Loading Data

nba <- nba %>%
  distinct(Year, Player, Tm, .keep_all = T)

Set 1

Variables: PPG, Height, MPG

Response: PPG

Explanatory: Height, MPG

Create variables

df1 <- nba %>%
  mutate(PPG = PTS/G,
         MPG = MP/G,
         height = ((Feet*12) + Inches)) %>%
  select(Year, Player, PPG, MPG, height)

Plots

df1 %>%
  ggplot(mapping = aes(x = MPG, y = PPG)) +
  geom_point() +
  geom_smooth(method = lm, formula = (y ~ x + 0)) +
  geom_smooth(method = lm, formula = (y ~ poly(x,2)), color = "yellow") +
  labs(title = "MPG vs PPG")

df1 %>%
  ggplot(mapping = aes(x = height, y = PPG)) +
  geom_jitter(width = 0.25, alpha = 0.2) +
  geom_smooth(method = lm) +
  labs(title = "Height vs PPG")
## `geom_smooth()` using formula = 'y ~ x'

MPG vs PPG

  • This graph looks sort of how I expected it to look. If a player is in the game for more minutes it makes sense that they are likely scoring more points. One interesting thing about this plot is the curvature. Its almost seems that as MPG increase PPG increase exponentially. In the future testing for what kind of relationship best models these two variables would be interesting. One thing is clear though: as MPG increases you expect PPG to increase as well.

Height vs PPG

  • This graph is much less informative than the last one. There is a lot of overlapping due to many players sharing equal heights. It would be really interesting to break this plot down by decade or position. This would help give insights on how height has impacts scoring throughout the years or how it has shifted from position to position. For now though the line of best fit indicates a slight negative linear relationship between height and PPG, but I would take that information to the bank.

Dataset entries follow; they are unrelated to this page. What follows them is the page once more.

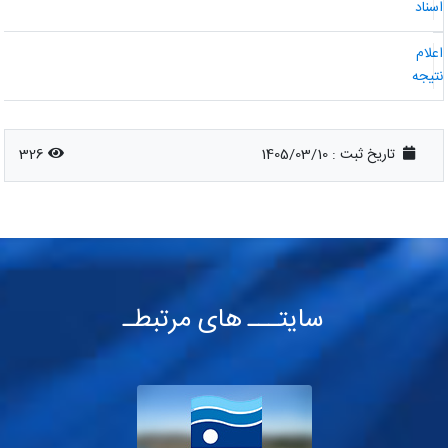
سناد
علام
تیجه
تاریخ ثبت :
1405/03/10
326
سایتـــ های مرتبطـ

Correlation Coefficients and Discussion

cor.test(df1$MPG, df1$PPG)
## 
##  Pearson's product-moment correlation
## 
## data:  df1$MPG and df1$PPG
## t = 293.26, df = 21509, p-value < 2.2e-16
## alternative hypothesis: true correlation is not equal to 0
## 95 percent confidence interval:
##  0.8916839 0.8970319
## sample estimates:
##       cor 
## 0.8943898
cor.test(df1$MPG, df1$PPG, method = "spearman")
## Warning in cor.test.default(df1$MPG, df1$PPG, method = "spearman"): Cannot
## compute exact p-value with ties
## 
##  Spearman's rank correlation rho
## 
## data:  df1$MPG and df1$PPG
## S = 1.0744e+11, p-value < 2.2e-16
## alternative hypothesis: true rho is not equal to 0
## sample estimates:
##       rho 
## 0.9352376

Both, Pearson’s and Spearman’s Correlation Coefficient, confirm what we say above. As MPG increases PPG does as well. Both coefficient values are rather high and very significant. The Spearman’s coefficient is more significant and higher due to its ability to show monotonic nonlinear relationships better than Pearson’s. Due to this fact and the visual aspect of the graph I would suggest that the relationship between these two variables is not strictly linear.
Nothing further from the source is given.